Avowed white supremacist sentenced to second life term in Charlottesville car attack
CHARLOTTESVILLE, Va. (AP) — An avowed white supremacist was sentenced to life plus 419 years on state charges Monday for deliberately driving his car into anti-racism protesters during a white nationalist rally in Virginia.
James Alex Fields Jr., 22, received the sentence for killing one person and injuring dozens during the "Unite the Right" rally in Charlottesville on Aug. 12, 2017.
Last month, Fields received a life sentence on 29 federal hate crime charges.
Charlottesville Circuit Court Judge Richard Moore followed a state jury's recommendation in handing down the sentence. Under state law, he was allowed to go lower than the recommendation, but not higher.

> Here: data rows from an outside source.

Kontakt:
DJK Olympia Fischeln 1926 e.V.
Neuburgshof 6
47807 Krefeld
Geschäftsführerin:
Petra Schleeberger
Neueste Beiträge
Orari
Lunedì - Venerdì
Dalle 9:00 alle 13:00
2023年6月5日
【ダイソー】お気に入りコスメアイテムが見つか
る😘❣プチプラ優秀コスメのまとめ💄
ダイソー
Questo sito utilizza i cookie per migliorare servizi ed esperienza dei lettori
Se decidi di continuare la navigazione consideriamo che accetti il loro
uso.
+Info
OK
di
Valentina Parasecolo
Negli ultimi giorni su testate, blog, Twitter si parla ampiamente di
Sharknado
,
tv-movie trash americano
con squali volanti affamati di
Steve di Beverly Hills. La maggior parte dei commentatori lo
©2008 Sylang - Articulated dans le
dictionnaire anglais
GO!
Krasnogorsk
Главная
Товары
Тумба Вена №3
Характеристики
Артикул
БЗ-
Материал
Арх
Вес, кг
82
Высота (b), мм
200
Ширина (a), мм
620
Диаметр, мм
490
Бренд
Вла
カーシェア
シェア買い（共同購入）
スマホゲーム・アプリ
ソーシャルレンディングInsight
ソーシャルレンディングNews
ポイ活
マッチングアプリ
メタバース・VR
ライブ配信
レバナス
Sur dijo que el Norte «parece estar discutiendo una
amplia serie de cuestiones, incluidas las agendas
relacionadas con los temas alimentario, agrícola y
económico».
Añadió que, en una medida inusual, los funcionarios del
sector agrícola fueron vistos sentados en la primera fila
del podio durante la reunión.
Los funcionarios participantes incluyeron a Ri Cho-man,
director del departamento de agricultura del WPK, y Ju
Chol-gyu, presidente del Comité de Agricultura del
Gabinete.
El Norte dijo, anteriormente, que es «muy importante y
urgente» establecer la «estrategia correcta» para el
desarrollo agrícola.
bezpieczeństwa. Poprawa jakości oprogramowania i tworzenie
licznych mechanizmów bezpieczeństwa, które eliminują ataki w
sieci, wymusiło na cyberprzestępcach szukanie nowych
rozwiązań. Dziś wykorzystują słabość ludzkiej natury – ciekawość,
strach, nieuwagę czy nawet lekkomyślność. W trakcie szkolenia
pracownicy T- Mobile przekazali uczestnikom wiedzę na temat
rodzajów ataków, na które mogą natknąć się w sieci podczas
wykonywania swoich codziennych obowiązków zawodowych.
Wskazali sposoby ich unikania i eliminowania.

"Mr. Fields, you had choices. We all have choices," Moore said. "You made the wrong ones and you caused great harm. ... You caused harm around the globe when people saw what you did."
The state sentence is mainly symbolic given that Fields was already sentenced to life on the federal charges.
"For his purposes, he has one life to give, so this is a largely academic exercise," noted Jonathan Turley, a law professor at George Washington University.
Fields, an avowed white supremacist who kept a photo of Adolf Hitler on his bedside table, drove from his home in Maumee, Ohio, to attend the rally, which drew hundreds of white nationalists to Charlottesville to protest the planned removal of a statue of Confederate Gen. Robert E. Lee. The event also drew counterprotesters who demonstrated against the white nationalists.
Violent skirmishes between the two sides prompted police to declare an unlawful assembly and to order the groups to disband before the rally could even begin. Later that day, Fields plowed his car into a crowd of counterprotesters, killing Heather Heyer, 32, and injuring more than two dozen others.
The event stirred racial tensions around the country. President Donald Trump sparked controversy when he blamed the violence at the rally on "both sides," a statement that critics saw as a refusal to condemn racism.
During Fields' state trial, his attorneys focused on his history of mental illness and traumatic childhood.